No. 6 — February 11, 2000

 

Weekly Review

MOF'S DEBT MANAGEMENT TAKES A NEW TURN
--- by Douglas Ostrom

Tokyo's management of Japan's public-sector debt is unique in its ability to scare or at least confuse analysts on both sides of the Pacific. That reality was highlighted by the flap in late January and early February over a government plan to borrow money from the nation's commercial banks. The proposal raised eyebrows because Tokyo, like Washington, almost always prefers the generally cheaper option of issuing government securities when it needs money. Moreover, the Ministry of Finance will raise real money — to the tune of ¥8 trillion ($72.7 billion at ¥110=$1.00) — in this fashion during the fiscal year that begins April 1.

The controversy suggested to some people that Tokyo might be trying a maneuver that would accomplish several questionable objectives at once. While plausible, this argument at best supplements explanations of MOF's apparently unusual behavior that are both simpler and less sinister in their implications.

Analysts skeptical of MOF's motives saw in the plan a scheme to prop up the banking system. By borrowing from major banks — which have ample funds to lend since they are reluctant to provide funds to private-sector borrowers — the government would create for them a revenue flow that is especially welcome, particularly if Tokyo, as reported, is going to pay rates higher than the returns on the government securities that banks otherwise would purchase. Not only could the administration of Prime Minister Keizo Obuchi advance its policy objective of nursing banks back to health, but such a move also would help protect the government's own ¥9.5 trillion ($86.4 billion) equity position in the same institutions (see JEI Report No. 43A, November 12, 1999). Of course, if this were MOF's primary goal, it would be implementing policy in a very nontransparent fashion.

The other concern had to do with improving the health of the government itself. Japan's gross public-sector debt now is close to the highest in the industrialized world and is rising rapidly (see JEI Report No. 2A, January 14, 2000). U.S. credit-rating institutions already have downgraded the debt once and may do so again. The most obvious forms of this debt are short-term and long-term government securities. Tokyo may have figured that by borrowing money directly from banks instead of floating bonds, its increased indebtedness would escape notice and thereby do less to imperil its credit rating.

Of course, with the borrowing story featured on the front page of The New York Times after receiving major play in the Japanese press, hopes of creating a backdoor deal to bail out banks or of conducting a covert fund-raising scheme have evaporated. If either reason were paramount, MOF might have been expected to back away from its plan. That has not happened.
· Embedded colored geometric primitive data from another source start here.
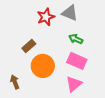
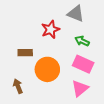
red star: (46, 17) -> (50, 29), moved
brown rectangle: (29, 46) -> (25, 53), moved, turned 40

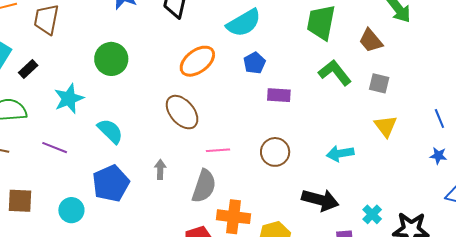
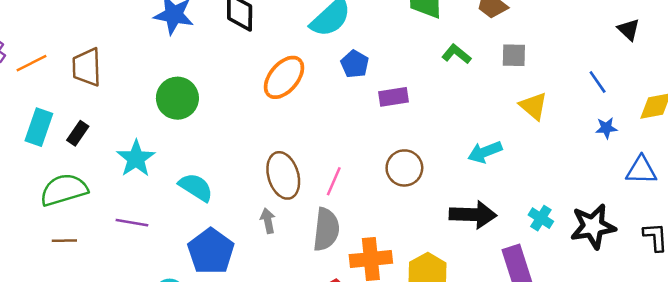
green L-shape: (335, 73) -> (456, 54), size x0.7
brown ellipse: (182, 112) -> (283, 175), moved, turned 36
pink line: (218, 150) -> (334, 181), turned -50

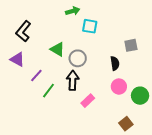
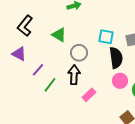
cyan square: (90, 26) -> (106, 37), moved
green triangle: (58, 49) -> (59, 35), moved
black semicircle: (115, 63) -> (116, 58), size x1.5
The real motivation for the admittedly unorthodox scheme lies in Tokyo's arcane budget rules, which, because they are in flux, are even more confusing than normal. MOF will be borrowing money not to cover general government operations but for the purpose of financing subnational governments. Until very recently, such funds would have been borrowed in effect from the postal savings system, various government social security-like plans and other public-sector institutions, with MOF's Trust Fund Bureau acting as the intermediary. In fact, as of March 31, 1998, subnational public bodies had outstanding debts of ¥58.5 trillion ($531.8 billion) with the Trust Fund Bureau.

Government trust funds no longer can be tapped so easily, however. This spring, the Obuchi administration will introduce legislation in the Diet that will have the effect of substantially loosening the links between the postal savings system on the one hand and loan recipients on the other. In the future, each side will be expected to follow market principles in allocating and raising funds. But, even before the bill is drafted, Tokyo could face another fund-raising problem. The postal savings system, the largest single source of Trust Fund Bureau money, is widely expected to suffer at least a short-run net outflow as long-term deposits come due in unusually large amounts. While a careful analysis indicates that any outflow over a longer time frame is likely to be minimal, previous experience involving similar maturity periods suggests the likelihood of considerable churning and some drop in postal savings balances during the span of a few months as depositors evaluate their options. Given this prospect, MOF officials say that they decided to assign priority to long-term recipients of Trust Fund Bureau money. Subnational government needs are regarded as short term.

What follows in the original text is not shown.